DATASET RECORDS →
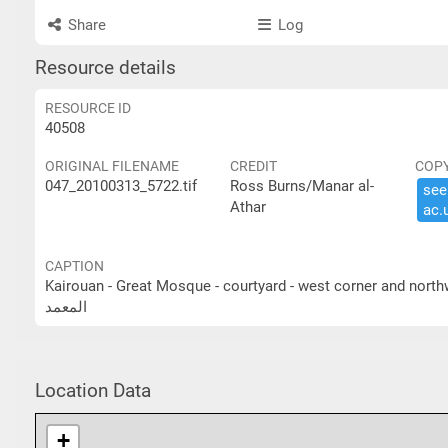
Share
Log
Resource details
RESOURCE ID
40508
ORIGINAL FILENAME
CREDIT
COP
047_20100313_5722.tif
Ross Burns/Manar al-
see 
Athar
ac.​
CAPTION
Kairouan - Great Mosque - courtyard - west corner and northwest portico القيروان - الجامع الكبير- الساحة - الزاوية الغرب
المعمد
Location Data
+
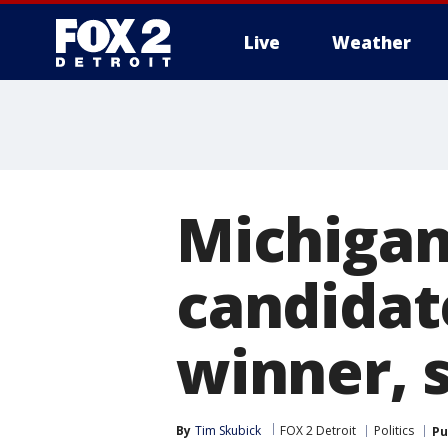
Live
Weather
More
Michigan
candidat
winner, s
By
Tim Skubick
FOX 2 Detroit
Politics
Pu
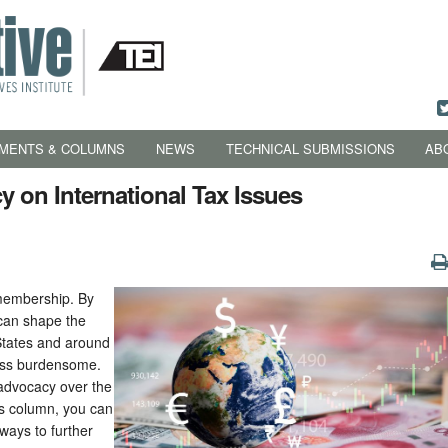
MENTS & COLUMNS
NEWS
TECHNICAL SUBMISSIONS
AB
 on International Tax Issues
 membership. By
 can shape the
States and around
less burdensome.
advocacy over the
is column, you can
 ways to further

DIRECTIONS →
Write out the whole listing exactly. Do not include the pictures.

EXPECTED OUTPUT →
Share
Log
Resource details
RESOURCE ID
40508
ORIGINAL FILENAME
CREDIT
COP
047_20100313_5722.tif
Ross Burns/Manar al-
see 
Athar
ac.​
CAPTION
Kairouan - Great Mosque - courtyard - west corner and northwest portico القيروان - الجامع الكبير- الساحة - الزاوية الغرب
المعمد
Location Data
+
Live
Weather
More
Michigan
candidat
winner, s
By
Tim Skubick
FOX 2 Detroit
Politics
Pu
MENTS & COLUMNS
NEWS
TECHNICAL SUBMISSIONS
AB
 on International Tax Issues
 membership. By
 can shape the
States and around
less burdensome.
advocacy over the
is column, you can
 ways to further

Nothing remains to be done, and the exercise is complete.